A state panel authorized the borrowing of $3.5 billion to roughly double spending on Michigan road and bridge construction over five years. Whitmer said the panel’s authorization is a move in the right direction to commence addressing the infrastructure problem but added the jumbo-sized expenditure isn’t a long-term fix. 

The Michigan Transportation Commission, which is split evenly among Democrats, Republicans and independents, unanimously endorsed the Democratic governor’s plan after she unwrapped it in her State of the Union message in late January. 

The bonds will bump spending on state roads — I, U.S. and M numbered routes — to $7.3 billion between now and September 2024 from more than $3.8 billion.

“Over the long haul we will actually be saving money as a result of this. it’s an important component of any strategy to fix a crisis as big as the one that we’re confronting,” Whitmer said. 

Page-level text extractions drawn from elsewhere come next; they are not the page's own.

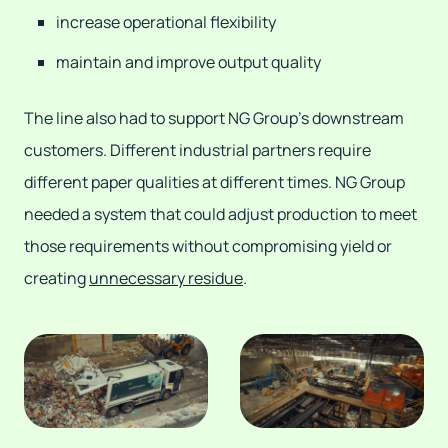
increase operational flexibility
maintain and improve output quality
The line also had to support NG Group's downstream
customers. Different industrial partners require
different paper qualities at different times. NG Group
needed a system that could adjust production to meet
those requirements without compromising yield or
creating
unnecessary residue
.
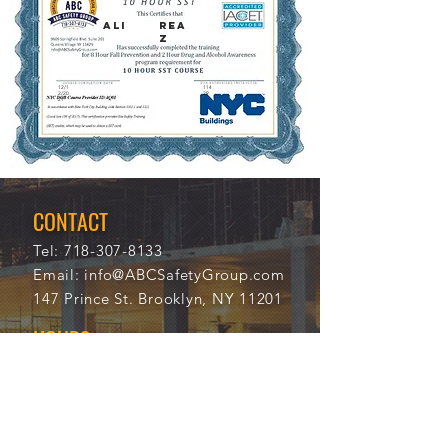
ALI
REA
Z
12/1
114
2/20
29
21
CONTACT
Tel:
718-307-8133
Email:
info@ABCSafetyGroup.com
147 Prince St. Brooklyn, NY 11201
HOURS
Mon - Thu
9:30 am - 5:30 pm
Friday
9:30 am - 3:00 pm
Saturday
CLOSED
Sunday
CLOSED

She emphasized that the additional spending can only go toward the worst roads and bridges, not ones overseen by local agencies. She said she hopes the Legislature will get serious about moving forward when it comes to fixing the state’s roads and bridges. 

Whitmer does not intend to craft a new permanent road-funding plan about a year after the Republican-controlled Legislature shot down her proposed 45-cents-a-gallon fuel tax increase, a proposal that didn’t play out well with the public. 

Even with her latest proposal that was supported by a state panel, GOP leaders are skeptical about the ambitious fix of roads and bridges and that may be convinced the governor has magically found money to overhaul roads and bridges when she has not. 

Republican leaders point out the state could remove the sales tax on fuel — which primarily goes to schools and municipalities and is not levied in many other states — and pass an equivalent per-gallon tax at the pump dedicated to roadwork, raising $900 million with no tax increase. They claim funding for education and local governments would stay intact if the state refinanced and delayed the repayment of debt in the school employees’ retirement system.

GOP leaders insist their plan is on the table and the governor needs to respond to their proposal. Whitmer has rejected such a move in the past.

It’s obvious the governor and GOP leaders are headed for a showdown on the fix-the-roads-and-bridges dilemma, which has been a political battle for much longer than the people of the state would prefer. In the meantime, the state’s infrastructure continues to decline.

The governor is adamant about fixing the state’s roads and bridges. Republicans are brassbound about not putting the state in a deep pothole when it comes to bond indebtedness and taking taxes to another level.

We urge the two sides to negotiate a compromise, which will attack the basic problem, which is improving roads and bridges. Our view of a compromise is when the parties are willing to settle their differences. No more stalling.